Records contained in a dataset
-------

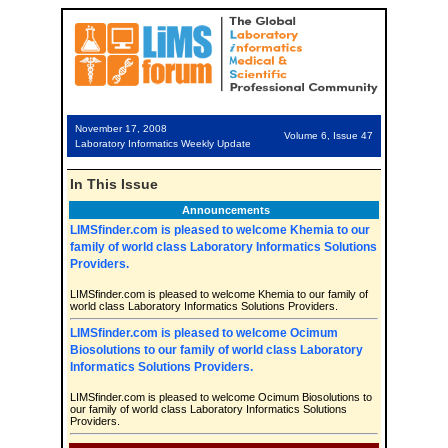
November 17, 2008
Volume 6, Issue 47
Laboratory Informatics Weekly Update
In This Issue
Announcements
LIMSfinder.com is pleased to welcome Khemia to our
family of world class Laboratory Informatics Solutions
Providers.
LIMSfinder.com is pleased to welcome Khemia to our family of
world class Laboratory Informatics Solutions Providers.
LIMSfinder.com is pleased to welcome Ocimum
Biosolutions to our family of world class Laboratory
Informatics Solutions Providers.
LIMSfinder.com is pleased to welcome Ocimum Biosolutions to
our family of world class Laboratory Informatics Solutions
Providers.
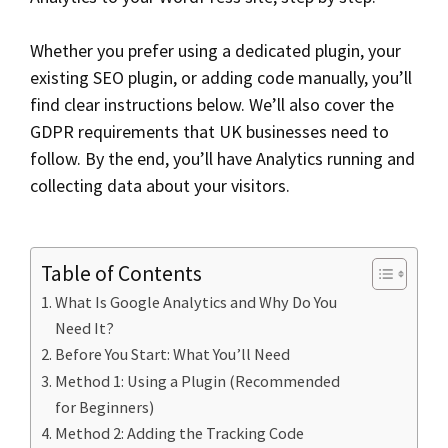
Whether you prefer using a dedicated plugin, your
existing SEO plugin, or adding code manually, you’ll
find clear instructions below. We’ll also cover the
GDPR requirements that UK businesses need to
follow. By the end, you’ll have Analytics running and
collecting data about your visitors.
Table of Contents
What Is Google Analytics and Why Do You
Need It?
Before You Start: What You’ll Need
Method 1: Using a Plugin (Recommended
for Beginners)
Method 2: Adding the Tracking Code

-------

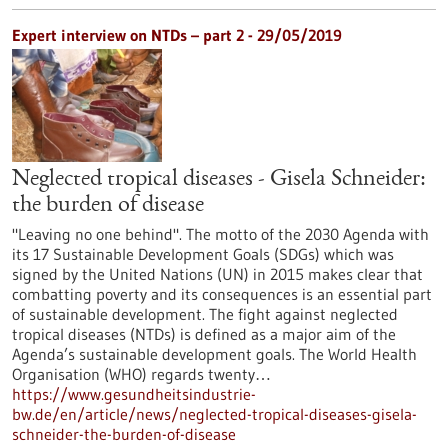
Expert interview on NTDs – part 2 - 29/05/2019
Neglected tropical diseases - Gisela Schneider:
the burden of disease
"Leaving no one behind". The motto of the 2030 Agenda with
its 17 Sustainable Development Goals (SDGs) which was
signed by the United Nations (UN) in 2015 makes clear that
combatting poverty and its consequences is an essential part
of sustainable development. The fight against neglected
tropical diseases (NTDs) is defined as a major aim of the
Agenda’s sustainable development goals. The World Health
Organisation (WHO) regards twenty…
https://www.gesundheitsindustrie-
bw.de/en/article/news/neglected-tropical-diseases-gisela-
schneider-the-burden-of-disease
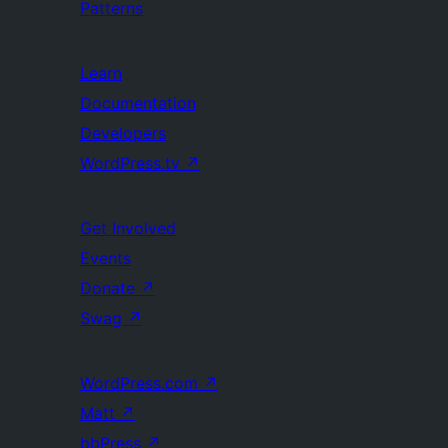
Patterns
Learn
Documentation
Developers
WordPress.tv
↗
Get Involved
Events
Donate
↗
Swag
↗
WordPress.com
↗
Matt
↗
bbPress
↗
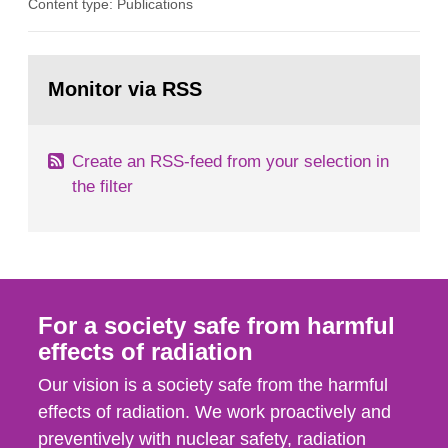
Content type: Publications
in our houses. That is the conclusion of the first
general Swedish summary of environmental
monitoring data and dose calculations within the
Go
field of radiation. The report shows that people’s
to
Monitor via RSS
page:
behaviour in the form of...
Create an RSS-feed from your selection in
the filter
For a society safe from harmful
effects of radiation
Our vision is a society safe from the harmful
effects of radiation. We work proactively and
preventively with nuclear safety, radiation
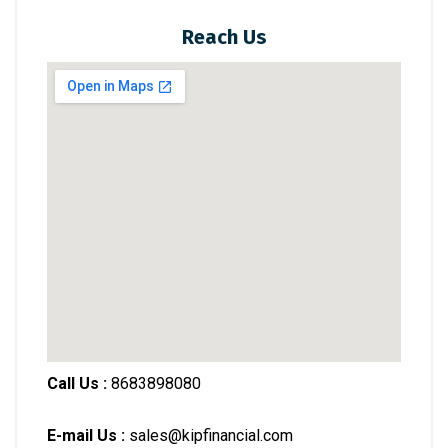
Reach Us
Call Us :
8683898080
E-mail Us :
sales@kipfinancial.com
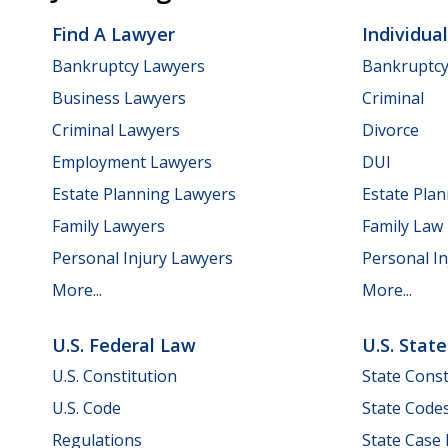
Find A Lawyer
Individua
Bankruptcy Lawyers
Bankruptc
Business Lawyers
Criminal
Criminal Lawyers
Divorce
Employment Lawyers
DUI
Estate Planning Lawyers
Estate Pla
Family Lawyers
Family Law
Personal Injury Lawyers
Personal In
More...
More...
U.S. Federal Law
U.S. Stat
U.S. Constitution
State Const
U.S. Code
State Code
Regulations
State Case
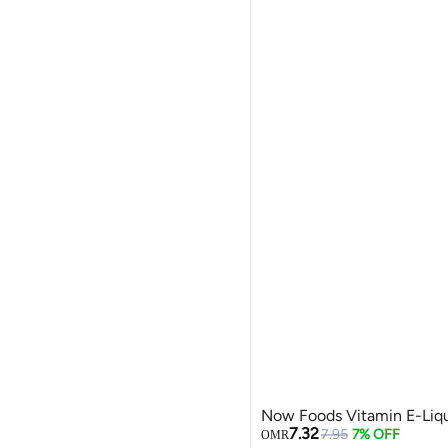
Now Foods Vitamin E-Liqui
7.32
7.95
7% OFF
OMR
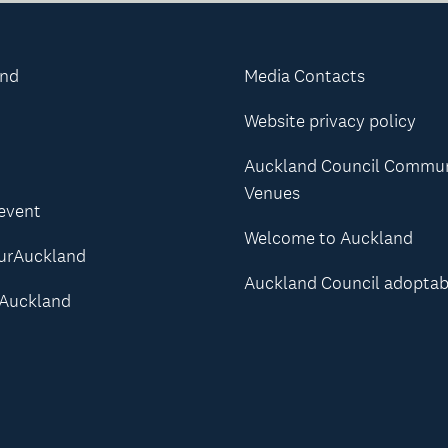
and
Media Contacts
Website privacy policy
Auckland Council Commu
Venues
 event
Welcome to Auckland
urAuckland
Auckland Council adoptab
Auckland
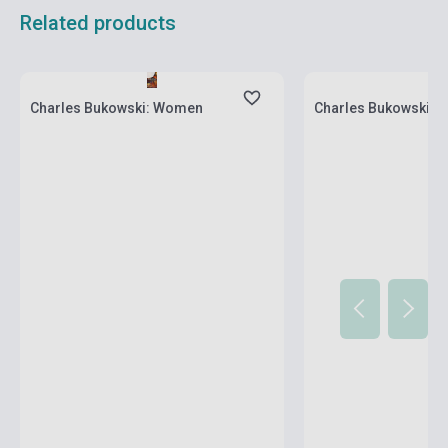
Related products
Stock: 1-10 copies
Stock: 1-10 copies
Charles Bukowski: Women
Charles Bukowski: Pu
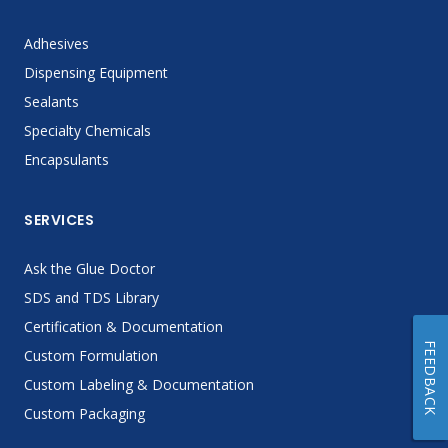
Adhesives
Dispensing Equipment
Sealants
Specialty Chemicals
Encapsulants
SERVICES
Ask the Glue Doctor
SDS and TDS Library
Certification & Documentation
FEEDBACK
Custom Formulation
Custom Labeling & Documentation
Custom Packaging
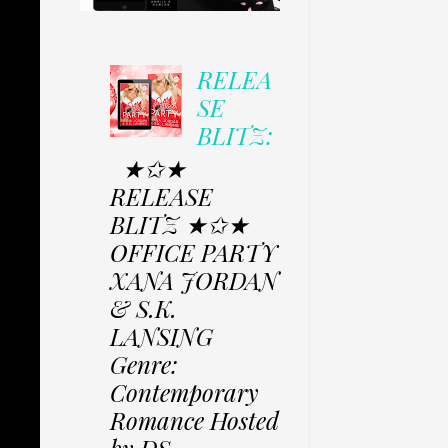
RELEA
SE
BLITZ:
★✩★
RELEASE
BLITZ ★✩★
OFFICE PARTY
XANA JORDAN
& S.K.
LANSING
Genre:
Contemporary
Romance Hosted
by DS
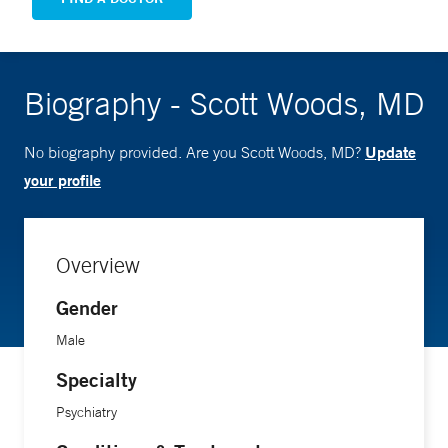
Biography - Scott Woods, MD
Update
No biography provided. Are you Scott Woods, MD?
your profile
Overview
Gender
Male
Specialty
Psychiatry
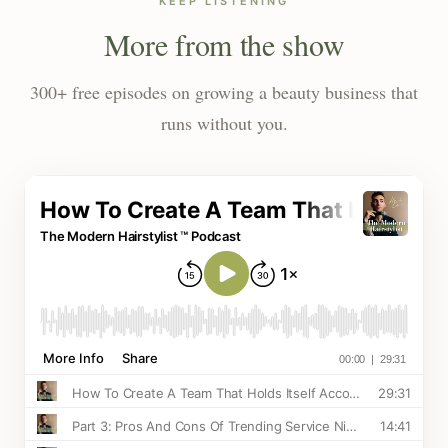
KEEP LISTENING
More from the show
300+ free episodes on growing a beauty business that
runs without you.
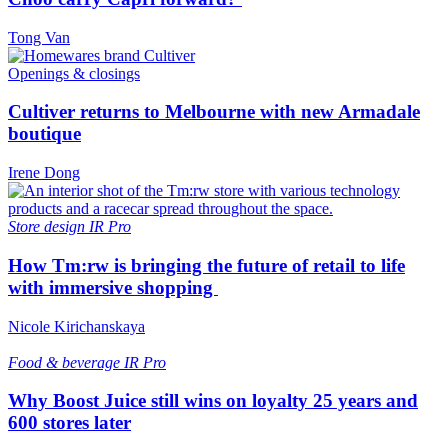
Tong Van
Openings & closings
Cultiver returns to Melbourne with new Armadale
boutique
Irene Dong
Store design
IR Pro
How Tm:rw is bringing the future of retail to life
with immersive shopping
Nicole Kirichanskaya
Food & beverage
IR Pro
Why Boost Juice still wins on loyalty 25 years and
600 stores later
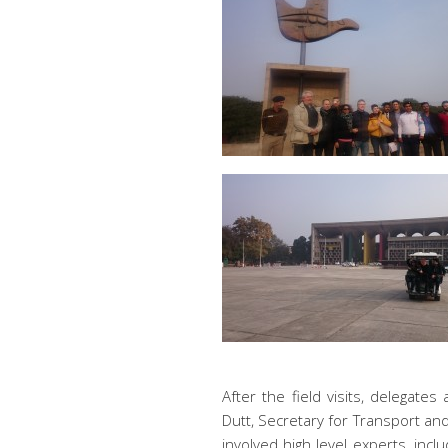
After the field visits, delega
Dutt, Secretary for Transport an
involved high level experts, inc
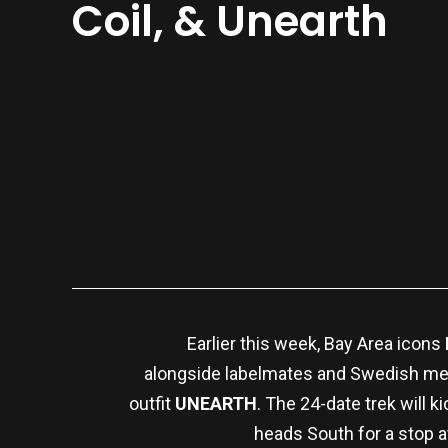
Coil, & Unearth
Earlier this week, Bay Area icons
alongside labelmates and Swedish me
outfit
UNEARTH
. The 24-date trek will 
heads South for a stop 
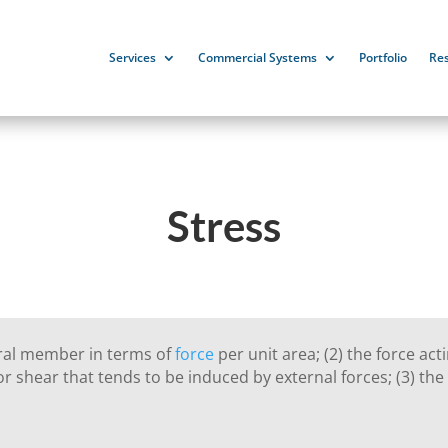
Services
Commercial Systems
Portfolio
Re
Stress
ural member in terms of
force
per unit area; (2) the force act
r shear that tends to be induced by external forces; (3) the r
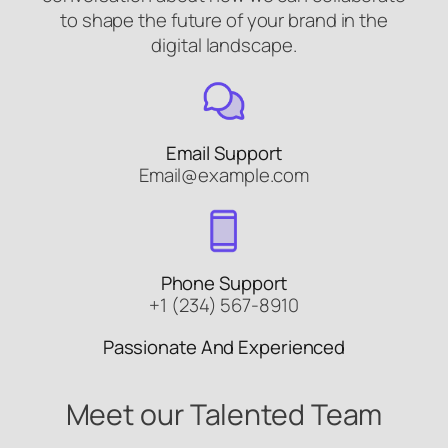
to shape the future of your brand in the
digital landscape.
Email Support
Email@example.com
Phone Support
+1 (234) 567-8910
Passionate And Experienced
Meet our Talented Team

-------

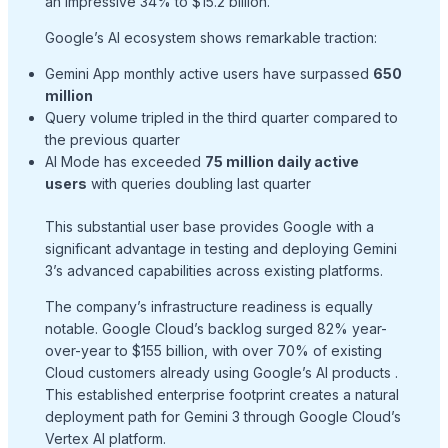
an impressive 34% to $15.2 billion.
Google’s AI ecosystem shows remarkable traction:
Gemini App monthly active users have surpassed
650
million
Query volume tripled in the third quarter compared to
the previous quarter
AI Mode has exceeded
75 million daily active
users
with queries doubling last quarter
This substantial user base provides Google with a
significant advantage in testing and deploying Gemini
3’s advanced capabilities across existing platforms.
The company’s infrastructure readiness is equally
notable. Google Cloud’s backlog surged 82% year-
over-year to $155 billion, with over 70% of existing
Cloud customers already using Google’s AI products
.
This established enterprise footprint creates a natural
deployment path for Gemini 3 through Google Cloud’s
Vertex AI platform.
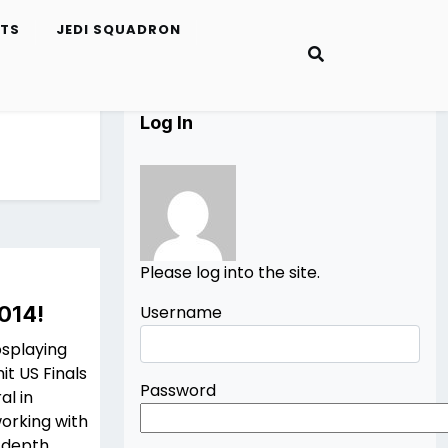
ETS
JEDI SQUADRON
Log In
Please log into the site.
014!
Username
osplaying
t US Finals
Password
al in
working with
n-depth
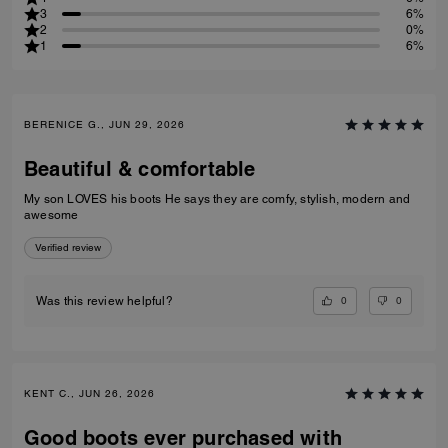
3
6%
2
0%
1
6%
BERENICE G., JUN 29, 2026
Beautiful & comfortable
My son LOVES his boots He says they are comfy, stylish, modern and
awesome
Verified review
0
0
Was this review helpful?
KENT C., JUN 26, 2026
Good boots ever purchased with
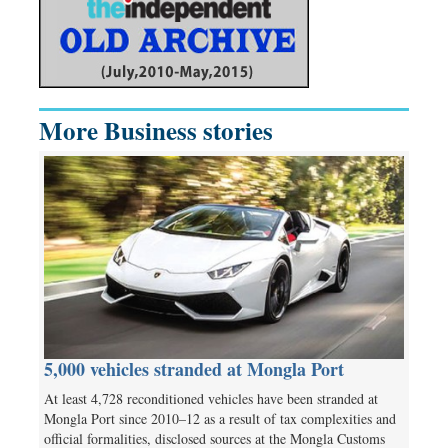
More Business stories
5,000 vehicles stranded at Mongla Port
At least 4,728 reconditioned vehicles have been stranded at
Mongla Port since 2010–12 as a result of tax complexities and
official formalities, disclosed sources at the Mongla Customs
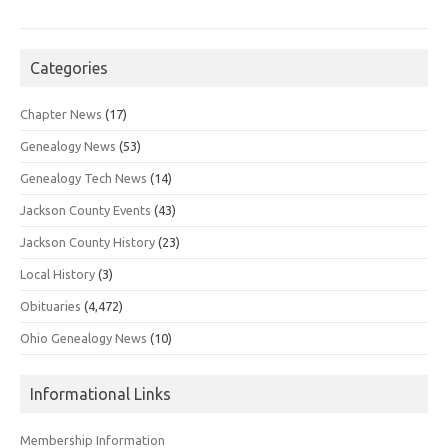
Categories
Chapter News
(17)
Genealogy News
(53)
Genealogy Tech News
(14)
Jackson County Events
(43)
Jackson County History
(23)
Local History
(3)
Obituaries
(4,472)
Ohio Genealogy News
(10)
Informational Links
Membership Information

-------

*Problem statement*: Report how many lines of the entries hold the word "pleased". Nothing else is needed.

*Completed exercise*: 4